Karaciğer yağlanmasına karşı 7 tesirli öneri!

Günümüzde yağ ölçüsünü birkaç dakika ortasında öğrenmenin mümkün olduğunu belirten Doç. Dr. Hakan Ümit Ünal, karaciğer yağlanmasına karşı tesirli tekliflerini ise şu biçimde sıralıyor;

  • Alkolden uzak durun. Gerekirse profesyonel yardım alın.
  • Sağlıklı bir diyet ve sistemli idmanla ülkü kilonuza ulaşın.
  • Haftada en az 4 gün, 40 dakika tempolu yürüyüş yapın.
  • Düşük karbonhidratlı beslenin.
  • Akdeniz Tipi beslenmeye geçin; yani; karbonhidrattan epeyce zerzevat, kırmızı etten çok balık tüketin.

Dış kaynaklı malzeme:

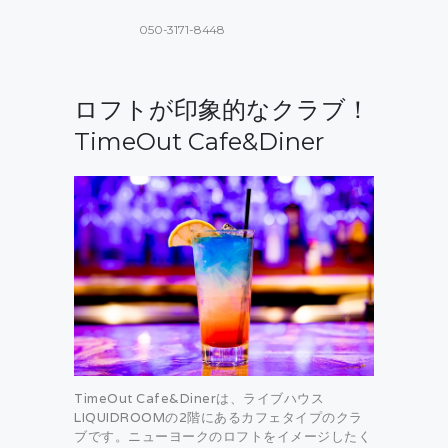
050-3171-8448
ロフトが印象的なクラブ！
TimeOut Cafe&Diner
TimeOut Cafe&Dinerは、ライブハウス
LIQUIDROOMの2階にあるカフェタイプのクラ
ブです。ニューヨークのロフトをイメージしたく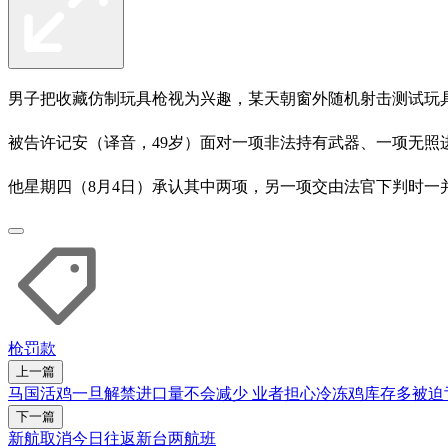
男子把收藏仿制玩具枪视为兴趣，某天朝窗外随机射击测试玩
被告许记安（译音，49岁）面对一项非法持有武器、一项无照
他星期四（8月4日）承认其中两项，另一项交由法官下判时一并
枪
罚款
上一篇
马国活鸡一旦解禁进口量不会减少 业者担心冷冻鸡库存多被迫
下一篇
新航取消今日往返新台两航班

  • Şok diyetlerden uzak durun.
  • Kalp rahatsızlığınız yoksa günde bir-iki fincan kahve içmenin, karaciğer yağlanmasına bağlı gelişebilecek komplikasyonlara karşı kollayıcı tesiri olduğu düşünülüyor. Doç. Dr. Hakan Ümit Ünal “Ancak kahvenin ana tedavi yolu üzere algılanmaması gerekir. Yani diyet, idman ve gerekirse ilaç tedavisi olmaksızın tek başına bir tedavi olarak değil, tedaviye takviye olarak düşünülebilir” diyor.